→ **TASK BRIEF**: Among the entries below, determine how many lines contain the word "Rivets" and state only that figure.

---------- DATA SUPPLIED

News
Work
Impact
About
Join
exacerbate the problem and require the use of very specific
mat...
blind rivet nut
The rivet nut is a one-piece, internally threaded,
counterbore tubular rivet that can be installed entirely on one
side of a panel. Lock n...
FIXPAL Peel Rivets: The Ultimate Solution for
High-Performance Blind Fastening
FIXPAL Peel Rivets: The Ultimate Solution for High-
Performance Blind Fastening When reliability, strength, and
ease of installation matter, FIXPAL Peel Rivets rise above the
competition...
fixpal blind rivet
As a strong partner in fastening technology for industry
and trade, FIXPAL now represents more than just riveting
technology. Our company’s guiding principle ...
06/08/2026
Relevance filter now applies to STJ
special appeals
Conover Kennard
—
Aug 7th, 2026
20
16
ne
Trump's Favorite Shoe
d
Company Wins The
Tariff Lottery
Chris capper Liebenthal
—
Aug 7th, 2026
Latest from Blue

--------------------
---------- DATA SUPPLIED

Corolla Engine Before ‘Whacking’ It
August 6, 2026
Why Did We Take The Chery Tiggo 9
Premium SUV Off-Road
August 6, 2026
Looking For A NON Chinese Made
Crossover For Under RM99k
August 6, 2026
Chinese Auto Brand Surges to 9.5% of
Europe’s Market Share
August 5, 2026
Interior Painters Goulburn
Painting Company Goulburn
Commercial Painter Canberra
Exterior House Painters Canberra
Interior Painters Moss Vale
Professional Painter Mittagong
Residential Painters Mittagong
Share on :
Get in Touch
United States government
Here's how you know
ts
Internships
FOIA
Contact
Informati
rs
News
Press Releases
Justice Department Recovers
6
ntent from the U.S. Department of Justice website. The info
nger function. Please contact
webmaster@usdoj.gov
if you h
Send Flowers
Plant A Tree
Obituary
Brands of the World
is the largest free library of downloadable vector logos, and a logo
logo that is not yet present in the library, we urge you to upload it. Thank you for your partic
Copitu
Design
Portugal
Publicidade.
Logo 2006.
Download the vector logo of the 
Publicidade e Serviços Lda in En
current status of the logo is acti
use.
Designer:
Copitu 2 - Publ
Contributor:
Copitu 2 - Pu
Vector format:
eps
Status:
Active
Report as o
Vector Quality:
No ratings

--------------------

→ **EXERCISE RESPONSE**: 3